The 30-share index of bluechip companies is 20 per cent below its all-time closing high of 29,681.77, reached on January 29, 2015. Wealth worth nearly Rs 14 lakh crore has been eroded during this period. On Thursday, Sensex ended at 23,962.21, down 99.83 points, or 0.41 per cent, from the previous day’s close.
Most major Asian markets and European markets such as Germany, France and the UK have entered bear territory recently. Interestingly, the US is one of the few major markets which haven’t plunged into bear zone yet.
Market players say if the domestic market continues to trade at current levels for a week, it would be a confirmation of bear market. On Thursday, the 50-share NSE Nifty closed at 7,276.80, down 32.5 points, or 0.44 per cent. The gauge was 19.1 per cent below its all-time closing high of 8,996.25, touched on March 3, 2015.
On Thursday, Japan and China fell over 2.5 per cent each following a sharp drop in the US markets a day earlier.
European markets were trading marginally higher at the time of closing of the Indian markets as oil prices steadied around $28 a barrel. “With oil prices correcting, investors are getting worried of a global slowdown. This is a typical phase where all news gets treated as bearish news,” said Ramesh Damani, member, BSE. “What is happening with China, oil and interest rates, is a reason to be optimistic rather than pessimistic.”

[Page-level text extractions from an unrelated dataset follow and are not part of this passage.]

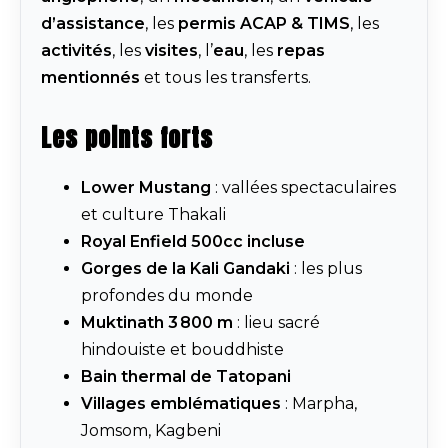
d’assistance
, les
permis ACAP & TIMS
, les
activités
, les
visites
, l’
eau
, les
repas
mentionnés
et tous les transferts.
Les points forts
Lower Mustang
: vallées spectaculaires
et culture Thakali
Royal Enfield 500cc incluse
Gorges de la Kali Gandaki
: les plus
profondes du monde
Muktinath 3 800 m
: lieu sacré
hindouiste et bouddhiste
Bain thermal de Tatopani
Villages emblématiques
: Marpha,
Jomsom, Kagbeni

Uncertainty around China and world economy amid 12-year low oil prices had triggered a wave of selling across global equities on Wednesday.
Huge foreign capital outflows have seen the benchmark Sensex and Nifty indices fall more than 8 per cent over the past three weeks. Foreign institutional investors (FII) on Thursday sold shares worth nearly Rs 1,750 crore, extending their recent selling. Since the start of the year, FIIs have pulled out nearly Rs 12,000 crore from the Indian stocks. The FII sell-off has weakened the rupee below 68 against the dollar to its lowest level since August 28, 2013.
International investors are pulling out from emerging markets, including India, and moving to safe assets like the US Treasury and gold. Domestic money managers, however, continue to remain positive on the equity markets in medium-term on hopes of recovery in the earnings and improvement in the economy with the help of reforms. Domestic institution, including mutual funds and insurance companies, have pumped in over Rs 10,000 crore into stocks since the start of the year.
On Thursday, there were net buyers to the tune of Rs 1,270 crore, provisional data showed. From our past experiences, such periods of intensive selling have proved good buying opportunities for long-term investors, said S Naren, chief investment officer (CIO), ICICI Prudential AMC.
“Investors who bought in 1998, 2002 and 2008 crisis had actually made money,” he said.
Meanwhile, on Thursday, the beaten-down banking stocks tried to stage a comeback with Axis Bank gaining 5 per cent, State Bank of India adding 1.2 per cent and ICICI Bank gaining nearly a per cent. On the other hand, shares of automobile companies posted sharp declines on concerns over slowdown in China. Maruti Suzuki and Tata Motors fell around 4 per cent each.